DATA:

------------------------------------------------------------------------

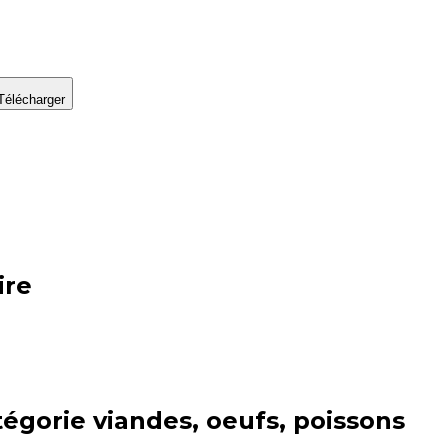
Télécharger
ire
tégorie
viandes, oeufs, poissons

------------------------------------------------------------------------

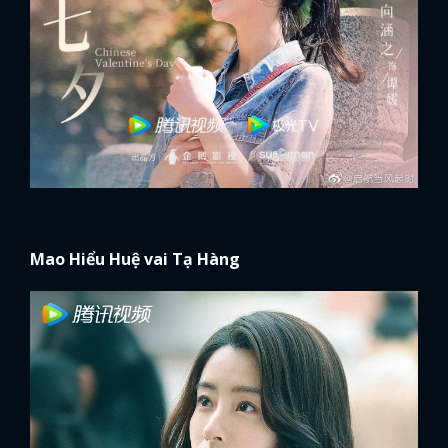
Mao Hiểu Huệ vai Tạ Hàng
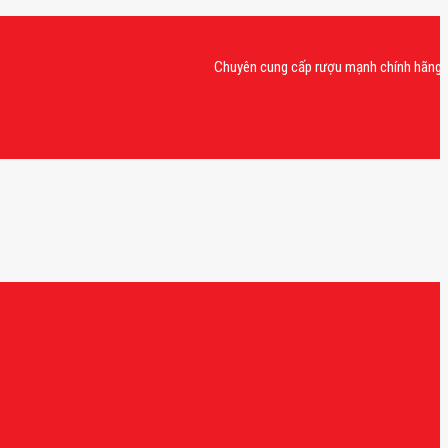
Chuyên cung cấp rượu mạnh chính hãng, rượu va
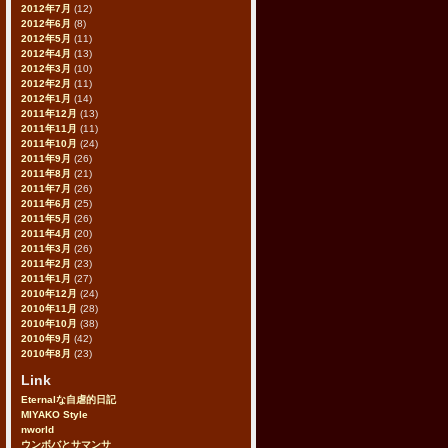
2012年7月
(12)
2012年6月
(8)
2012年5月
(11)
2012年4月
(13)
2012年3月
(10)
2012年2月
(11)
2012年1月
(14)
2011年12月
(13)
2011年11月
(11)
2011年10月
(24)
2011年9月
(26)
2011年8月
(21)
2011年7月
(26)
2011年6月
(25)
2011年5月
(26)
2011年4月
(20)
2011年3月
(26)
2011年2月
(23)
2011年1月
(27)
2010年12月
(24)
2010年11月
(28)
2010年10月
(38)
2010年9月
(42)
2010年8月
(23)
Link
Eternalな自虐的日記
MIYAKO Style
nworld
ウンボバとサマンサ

------------------------------------------------------------------------

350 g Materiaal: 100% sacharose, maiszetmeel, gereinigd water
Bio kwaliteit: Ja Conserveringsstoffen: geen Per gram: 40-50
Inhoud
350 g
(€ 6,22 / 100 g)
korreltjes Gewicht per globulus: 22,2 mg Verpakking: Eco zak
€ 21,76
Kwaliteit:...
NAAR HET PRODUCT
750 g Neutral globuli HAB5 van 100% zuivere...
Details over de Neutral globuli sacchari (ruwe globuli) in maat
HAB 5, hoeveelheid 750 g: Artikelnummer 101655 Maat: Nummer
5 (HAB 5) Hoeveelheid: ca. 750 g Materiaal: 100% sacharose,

------------------------------------------------------------------------

EXERCISE AIM: Where a line of the data holds "sacharose", show that line.

RESPONSE:
350 g Materiaal: 100% sacharose, maiszetmeel, gereinigd water
5 (HAB 5) Hoeveelheid: ca. 750 g Materiaal: 100% sacharose,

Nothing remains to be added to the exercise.